Megalithic structure, Baslickane, Co. Kerry
Co. Kerry |
Megalithic Tombs
On the Iveragh Peninsula in south Kerry, a cluster of four large overlying stone slabs sits in a field near Baslickane, known locally as the Ballybrack Dolmen.
What makes it quietly arresting is not just its scale, though the uppermost capstone measures roughly 3.33 metres by 1.88 metres, but the name attached to it. This is said to be the grave of Fial, a figure drawn from the deepest layers of Irish mythological tradition.
Fial is reputed to have been the wife of one of the Milesians, the legendary seafaring people whose arrival in Ireland is described in early Irish literature as the final mythological conquest of the island. According to local tradition, her husband's party landed at nearby Ballinskelligs Bay, placing this corner of Kerry at the edge of a story that was already ancient when it was first written down. A dolmen, in broad terms, is a megalithic tomb type consisting of large upright stones capped by a horizontal slab, constructed during the Neolithic or early Bronze Age. Here, the arrangement is somewhat different, with four slabs stacked rather than a conventional portal structure, giving the monument an unusual, almost compressed appearance. Around its base lie scattered small rounded stones, among them fragments of quartz, a material that appears repeatedly at Irish prehistoric monuments and is thought by some archaeologists to have carried ritual significance, though its precise meaning remains debated.

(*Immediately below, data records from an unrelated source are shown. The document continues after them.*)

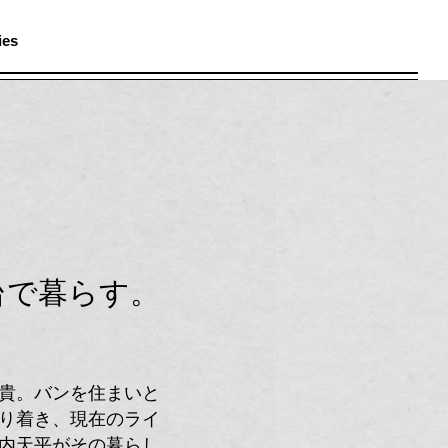
ies
メ
ニ
ュ
ー
台で暮らす。
貴。バンを住まいと
り着き、現在のライ
内天平
がその暮らし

The association with Fial is the kind of local memory that tends to outlast the records meant to preserve it. Whether the legend was always attached to this particular structure or migrated to it over centuries, the combination of a genuine prehistoric monument and a named figure from pseudo-historical mythology is not common, and gives the site a character that purely archaeological description cannot fully capture.